उनके द्वारा बसाए संसार में तथा इसके मनुष्यों में मेरा आनंद था.
32 Nu dan, kinderen! hoort naar Mij; want welgelukzalig zijn zij, die Mijn wegen bewaren.
“मेरे पुत्रो, ध्यान से सुनो; मेरे निर्देश सुनकर बुद्धिमान हो जाओ.
33 Hoort de tucht, en wordt wijs, en verwerpt die niet.
इनका परित्याग कभी न करना; धन्य होते हैं वे, जो मेरी नीतियों पर चलते हैं.
34 Welgelukzalig is de mens, die naar Mij hoort, dagelijks wakende aan Mijn poorten, waarnemende de posten Mijner deuren.

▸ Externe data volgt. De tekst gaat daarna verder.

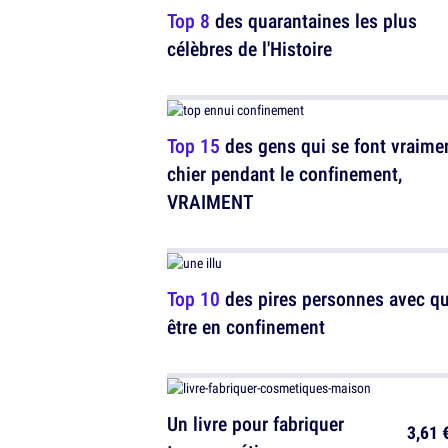
Top 8
des quarantaines les plus
célèbres de l'Histoire
Top 15
des gens qui se font vraime
chier pendant le confinement,
VRAIMENT
Top 10
des pires personnes avec qu
être en confinement
Un livre pour fabriquer
3,61 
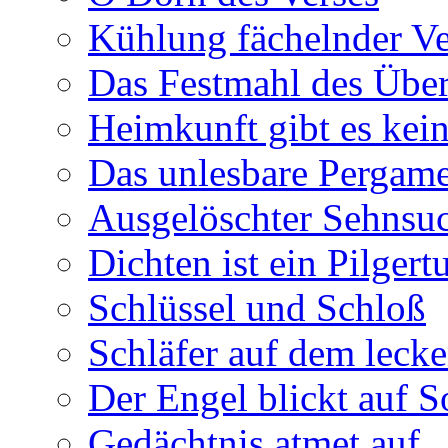
Kühlung fächelnder Ve
Das Festmahl des Übe
Heimkunft gibt es kei
Das unlesbare Pergam
Ausgelöschter Sehnsu
Dichten ist ein Pilger
Schlüssel und Schloß
Schläfer auf dem leck
Der Engel blickt auf 
Gedächtnis atmet auf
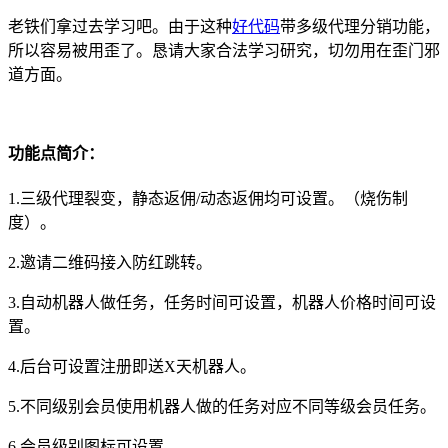
老铁们拿过去学习吧。由于这种
好代码
带多级代理分销功能，
所以容易被用歪了。恳请大家合法学习研究，切勿用在歪门邪
道方面。
功能点简介：
1.三级代理裂变，静态返佣/动态返佣均可设置。（烧伤制
度）。
2.邀请二维码接入防红跳转。
3.自动机器人做任务，任务时间可设置，机器人价格时间可设
置。
4.后台可设置注册即送X天机器人。
5.不同级别会员使用机器人做的任务对应不同等级会员任务。
6.会员级别图标可设置。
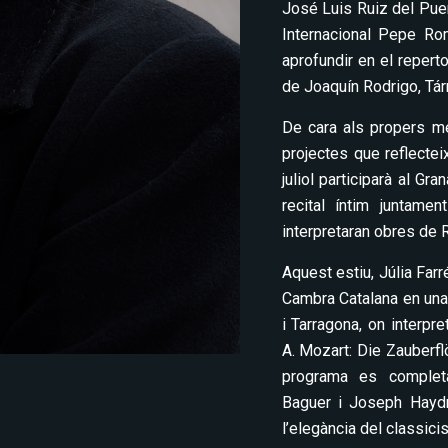
José Luis Ruiz del Puert
Internacional Pepe Ro
aprofundir en el reper
de Joaquín Rodrigo, Tár
De cara als propers me
projectes que reflecteix
juliol participarà al Gr
recital íntim juntam
interpretaran obres de 
Aquest estiu, Júlia Far
Cambra Catalana en una
i Tarragona, on interp
A. Mozart: Die Zauberflö
programa es complet
Baguer i Joseph Haydn,
l’elegància del classici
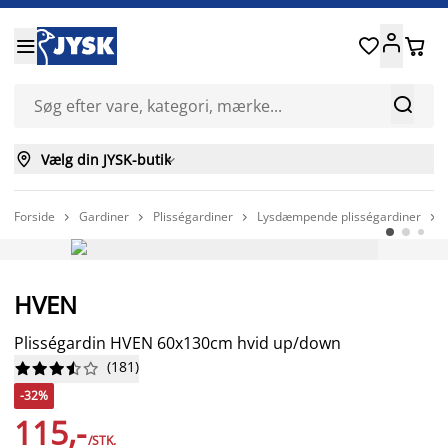






Vælg din JYSK-butik

Forside
Gardiner
Plisségardiner
Lysdæmpende plisségardiner




-32%
HVEN
Plisségardin HVEN 60x130cm hvid up/down
(
181
)










-32%
115,-
/STK.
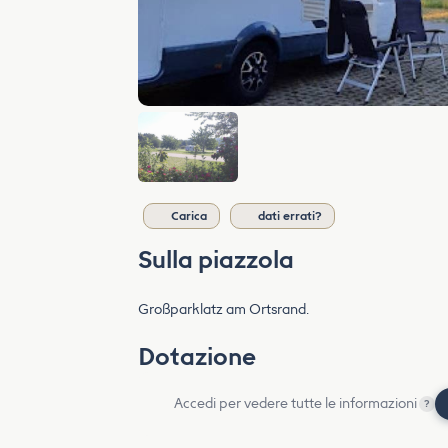
Carica
dati errati?
Sulla piazzola
Großparklatz am Ortsrand.
Dotazione
Accedi per vedere tutte le informazioni
?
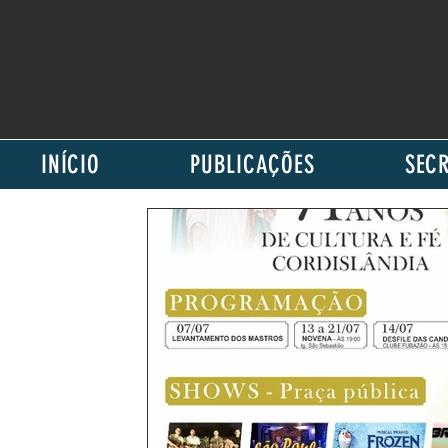
INÍCIO
PUBLICAÇÕES
SECR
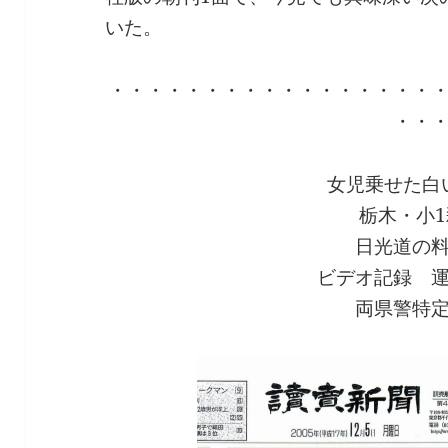
いた。
・・・・・・・・・・・・・・・・・
・・
女児乗せた白
栃木・小
日光道の
ビデオ記録 
両県警特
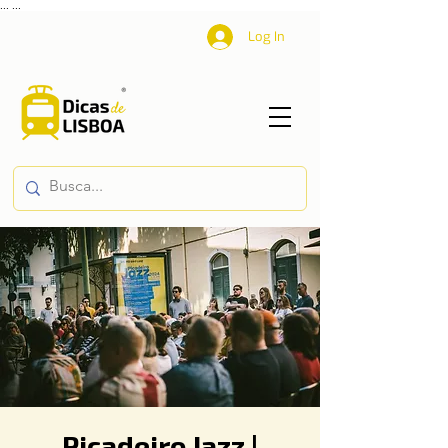
...
...
Log In
Picadeiro Jazz |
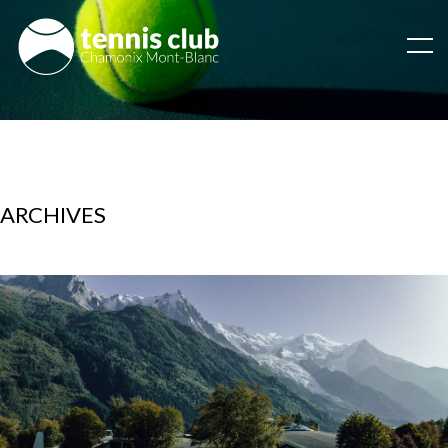
ARCHIVES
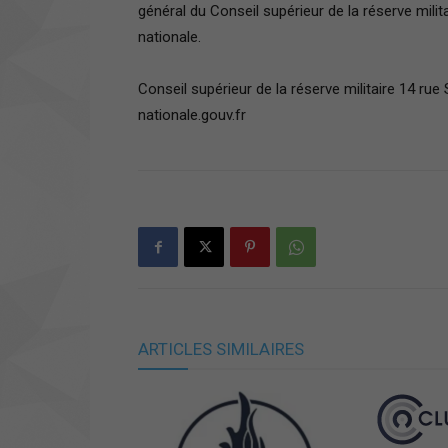
général du Conseil supérieur de la réserve milit
nationale.
Conseil supérieur de la réserve militaire 14 r
nationale.gouv.fr
ARTICLES SIMILAIRES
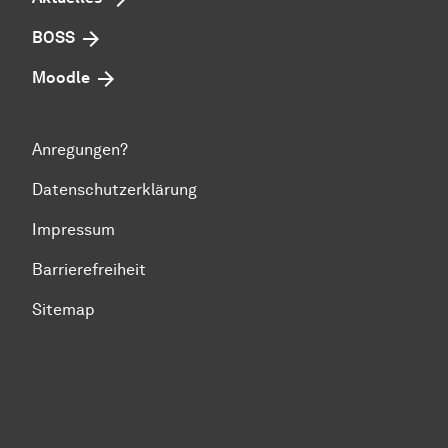
BOSS
Moodle
Anregungen?
Datenschutzerklärung
Impressum
Barrierefreiheit
Sitemap
Zum Seitenanfang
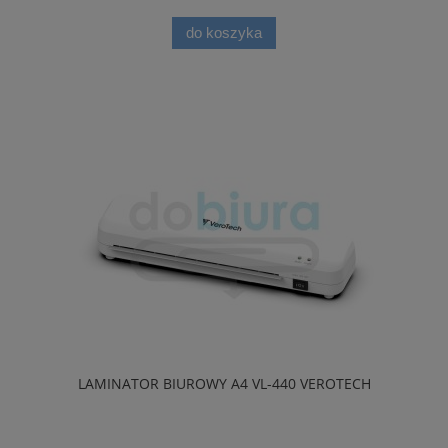
do koszyka
LAMINATOR BIUROWY A4 VL-440 VEROTECH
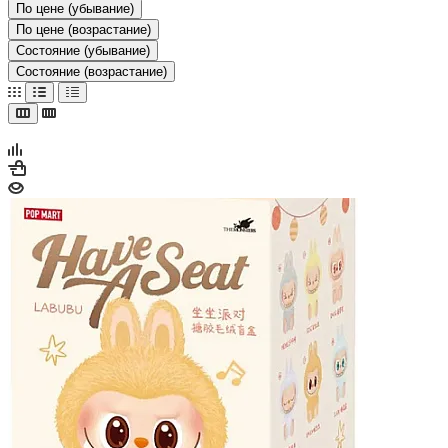
По цене (убывание)
По цене (возрастание)
Состояние (убывание)
Состояние (возрастание)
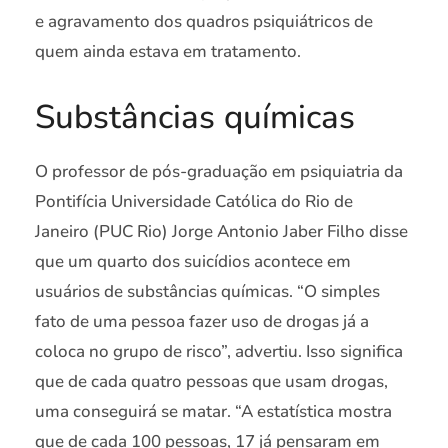
e agravamento dos quadros psiquiátricos de
quem ainda estava em tratamento.
Substâncias químicas
O professor de pós-graduação em psiquiatria da
Pontifícia Universidade Católica do Rio de
Janeiro (PUC Rio) Jorge Antonio Jaber Filho disse
que um quarto dos suicídios acontece em
usuários de substâncias químicas. “O simples
fato de uma pessoa fazer uso de drogas já a
coloca no grupo de risco”, advertiu. Isso significa
que de cada quatro pessoas que usam drogas,
uma conseguirá se matar. “A estatística mostra
que de cada 100 pessoas, 17 já pensaram em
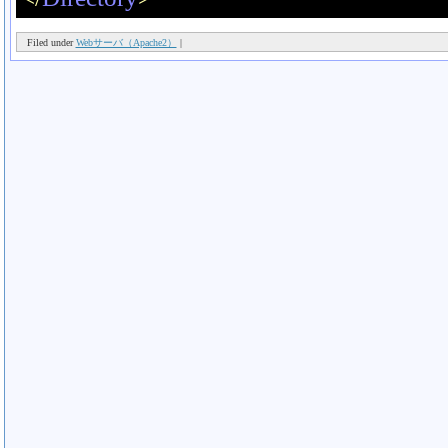
Filed under
Webサーバ（Apache2）
|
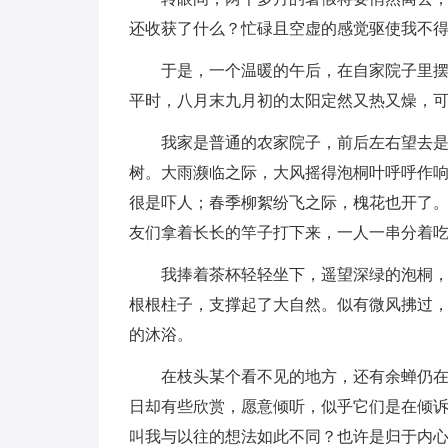
还收获了什么？忙碌且空虚的感觉驱使我不
于是，一个温暖的午后，在自家院子里
平时，八月末九月初的太阳定然又热又燥，
我家是普通的农家院子，前后左右望去
树。大雨濒临之际，大风摇得泡桐叶呼呼作
很是吓人；春季柳絮纷飞之际，槐花也开了
友们拿着长长的竿子打下来，一人一串分着
我捧着茶杯轻轻坐下，遥望深绿的泡桐
根根柱子，支撑起了大自然。似有微风拂过
的沐浴。
在枝头某个看不见的地方，还有余蝉仍
日却有些欣赏，愿意倾听，似乎它们是在倾
叫我与以往的想法如此不同？也许是归于内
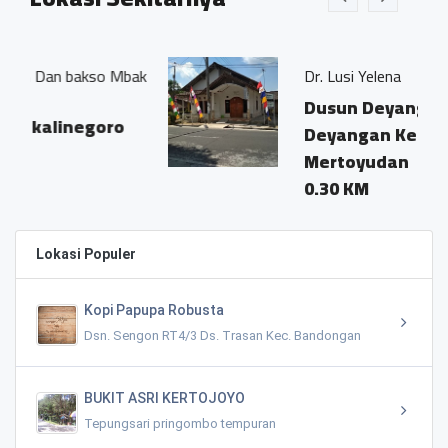
so Mbak
Dr. Lusi Yelena
Dusun Deyangan Desa
goro
Deyangan Kecamatan
Mertoyudan
0.30 KM
Lokasi Populer
Kopi Papupa Robusta
Dsn. Sengon RT4/3 Ds. Trasan Kec. Bandongan
BUKIT ASRI KERTOJOYO
Tepungsari pringombo tempuran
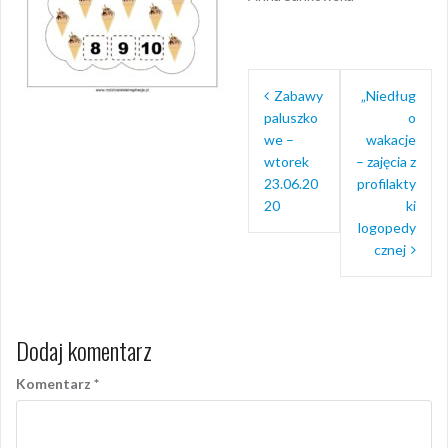
Nawigacja
Zabawy
„Niedług
wpisu
paluszko
o
we –
wakacje
wtorek
– zajęcia z
23.06.20
profilakty
20
ki
logopedy
cznej
Dodaj komentarz
Komentarz
*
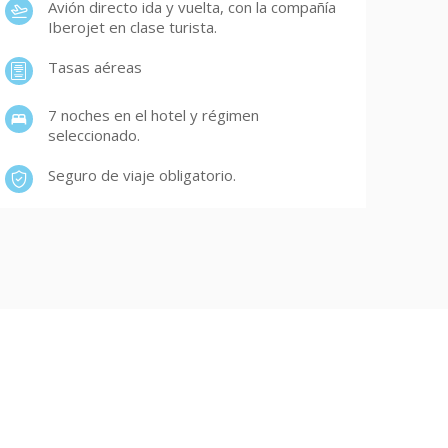
Avión directo ida y vuelta, con la compañía
Iberojet en clase turista.
Tasas aéreas
7 noches en el hotel y régimen
seleccionado.
Seguro de viaje obligatorio.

धन्य होता है वह व्यक्ति, जो इन शिक्षाओं के समक्ष ठहरा रहता है, जिसे द्वार पर मेरी प्रतीक्षा रहती है.
35 Want die Mij vindt, vindt het leven, en trekt een welgevallen van den HEERE.
जिसने मुझे प्राप्‍त कर लिया, उसने जीवन प्राप्‍त कर लिया, उसने याहवेह की कृपादृष्टि प्राप्‍त कर ली.
36 Maar die tegen Mij zondigt, doet zijn ziel geweld aan; allen, die Mij haten, hebben den dood lief.
किंतु वह, जो मुझे पाने में असफल होता है, वह स्वयं का नुकसान कर लेता है; वे सभी, जो मुझसे घृणा करते हैं, वे मृत्यु का आलिंगन करते हैं.”